**Available data:**
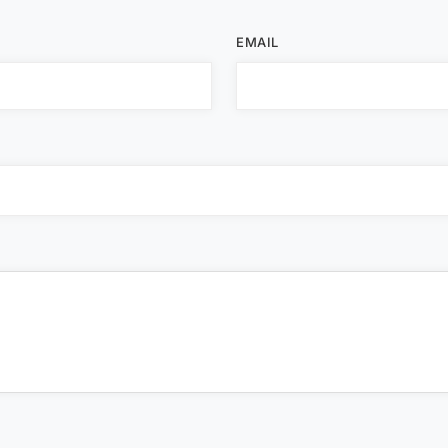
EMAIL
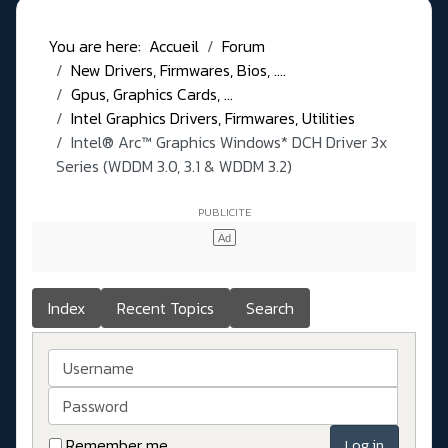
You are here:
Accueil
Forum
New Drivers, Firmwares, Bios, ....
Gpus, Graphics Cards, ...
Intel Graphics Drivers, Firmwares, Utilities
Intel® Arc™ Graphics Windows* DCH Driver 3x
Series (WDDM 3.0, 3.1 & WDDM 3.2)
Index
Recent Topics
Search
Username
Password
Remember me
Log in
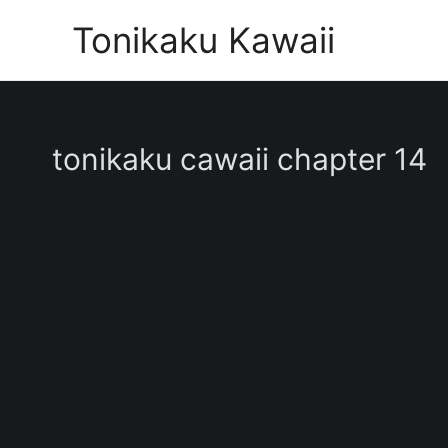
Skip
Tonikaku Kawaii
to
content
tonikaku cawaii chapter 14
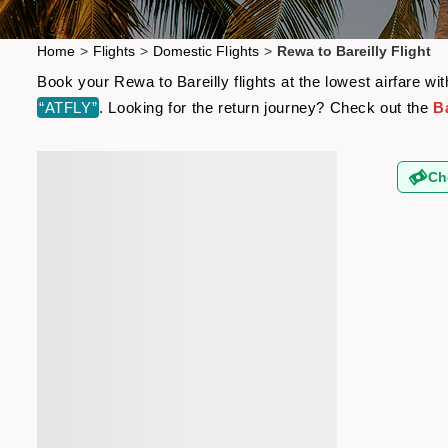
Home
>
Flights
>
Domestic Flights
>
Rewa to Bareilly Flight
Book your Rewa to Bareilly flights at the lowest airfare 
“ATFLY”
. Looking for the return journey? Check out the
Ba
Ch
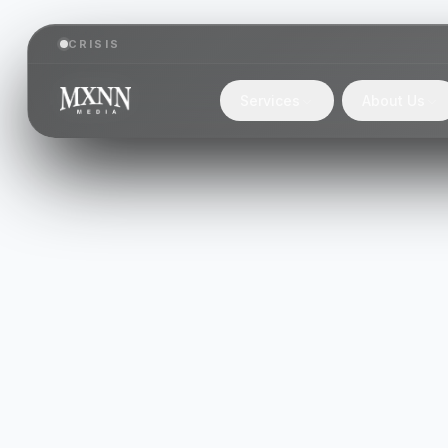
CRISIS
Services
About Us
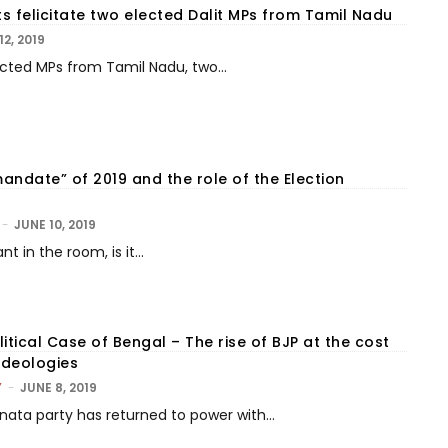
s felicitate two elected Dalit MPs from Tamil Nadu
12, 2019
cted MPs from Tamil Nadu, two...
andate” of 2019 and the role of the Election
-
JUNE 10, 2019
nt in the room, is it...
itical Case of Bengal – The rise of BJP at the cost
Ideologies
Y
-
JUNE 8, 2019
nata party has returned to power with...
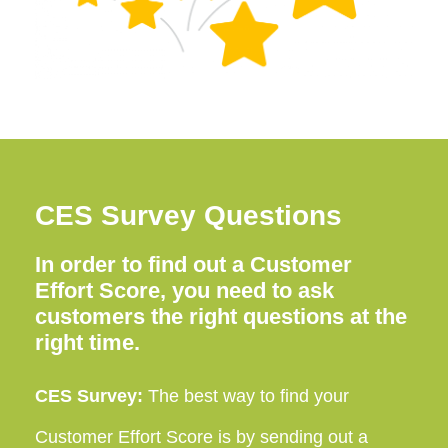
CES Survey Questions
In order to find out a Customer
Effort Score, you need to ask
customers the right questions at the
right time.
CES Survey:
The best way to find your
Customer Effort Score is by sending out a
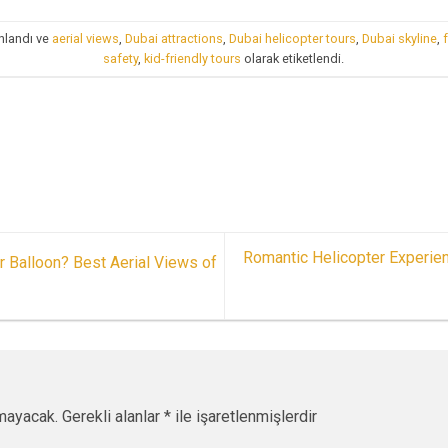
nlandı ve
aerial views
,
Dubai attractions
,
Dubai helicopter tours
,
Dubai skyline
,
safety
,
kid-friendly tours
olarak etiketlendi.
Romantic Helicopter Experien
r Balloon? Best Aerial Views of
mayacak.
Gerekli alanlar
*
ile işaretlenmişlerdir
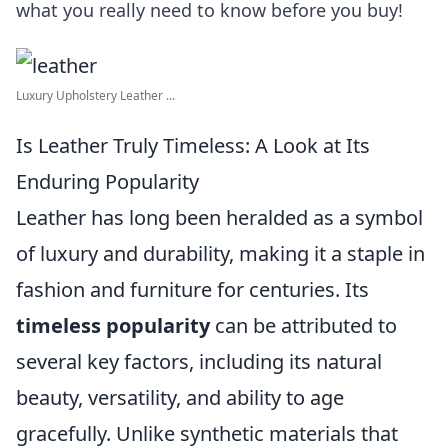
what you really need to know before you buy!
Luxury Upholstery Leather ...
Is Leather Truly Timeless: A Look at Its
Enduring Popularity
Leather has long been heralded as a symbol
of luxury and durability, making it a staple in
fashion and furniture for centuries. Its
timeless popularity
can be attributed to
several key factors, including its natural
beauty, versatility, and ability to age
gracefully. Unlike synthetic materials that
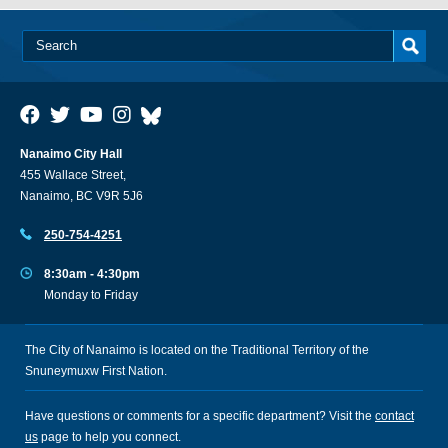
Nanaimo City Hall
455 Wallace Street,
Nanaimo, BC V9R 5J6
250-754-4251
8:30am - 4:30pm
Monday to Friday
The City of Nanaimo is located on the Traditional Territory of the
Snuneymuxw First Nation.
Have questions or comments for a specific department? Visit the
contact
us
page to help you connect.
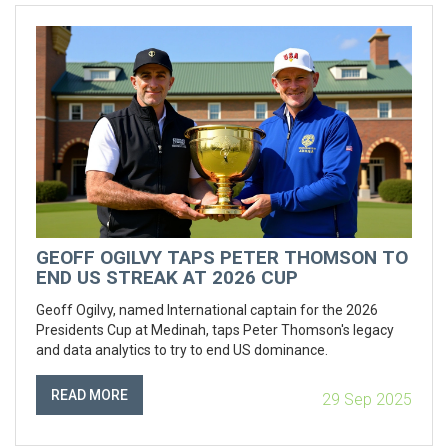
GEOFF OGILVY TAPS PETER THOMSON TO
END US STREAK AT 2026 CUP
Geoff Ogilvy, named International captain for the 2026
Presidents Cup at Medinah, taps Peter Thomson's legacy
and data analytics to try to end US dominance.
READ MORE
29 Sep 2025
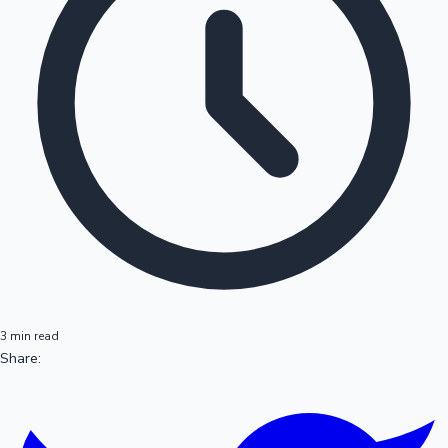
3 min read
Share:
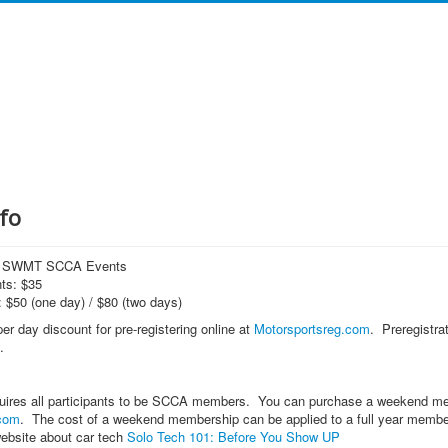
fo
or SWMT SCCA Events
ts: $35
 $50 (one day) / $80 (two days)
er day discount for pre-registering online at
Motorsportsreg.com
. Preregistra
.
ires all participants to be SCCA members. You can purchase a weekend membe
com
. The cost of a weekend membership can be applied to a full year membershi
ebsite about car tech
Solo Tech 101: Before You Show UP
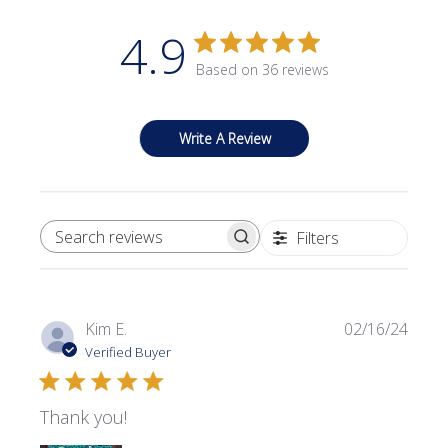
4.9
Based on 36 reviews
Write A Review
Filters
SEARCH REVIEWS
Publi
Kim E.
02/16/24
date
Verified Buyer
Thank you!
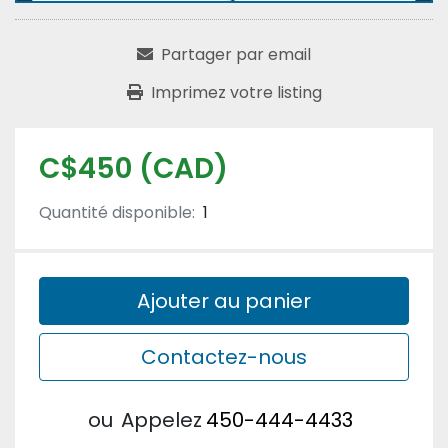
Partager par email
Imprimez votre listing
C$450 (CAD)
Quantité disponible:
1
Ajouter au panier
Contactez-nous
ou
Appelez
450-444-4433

**Work instructions:** Although the records hold pictures, the copy must not; give again exactly the lines from the one with "Series (WDDM 3.0, 3.1 & WDDM 3.2)" through the one with "of luxury and".

**Reply to the task:**
Series (WDDM 3.0, 3.1 & WDDM 3.2)
Index
Recent Topics
Search
Username
Password
Remember me
Log in
Skip
Tonikaku Kawaii
to
content
tonikaku cawaii chapter 14
Home
>
Flights
>
Domestic Flights
>
Rewa to Bareilly Flight
Book your Rewa to Bareilly flights at the lowest airfare 
“ATFLY”
. Looking for the return journey? Check out the
Ba
Ch
CRISIS
Services
About Us
s felicitate two elected Dalit MPs from Tamil Nadu
12, 2019
cted MPs from Tamil Nadu, two...
andate” of 2019 and the role of the Election
-
JUNE 10, 2019
nt in the room, is it...
itical Case of Bengal – The rise of BJP at the cost
Ideologies
Y
-
JUNE 8, 2019
nata party has returned to power with...
CES Survey Questions
In order to find out a Customer
Effort Score, you need to ask
customers the right questions at the
right time.
CES Survey:
The best way to find your
Customer Effort Score is by sending out a
nlandı ve
aerial views
,
Dubai attractions
,
Dubai helicopter tours
,
Dubai skyline
,
safety
,
kid-friendly tours
olarak etiketlendi.
Romantic Helicopter Experien
r Balloon? Best Aerial Views of
mayacak.
Gerekli alanlar
*
ile işaretlenmişlerdir
what you really need to know before you buy!
Luxury Upholstery Leather ...
Is Leather Truly Timeless: A Look at Its
Enduring Popularity
Leather has long been heralded as a symbol
of luxury and durability, making it a staple in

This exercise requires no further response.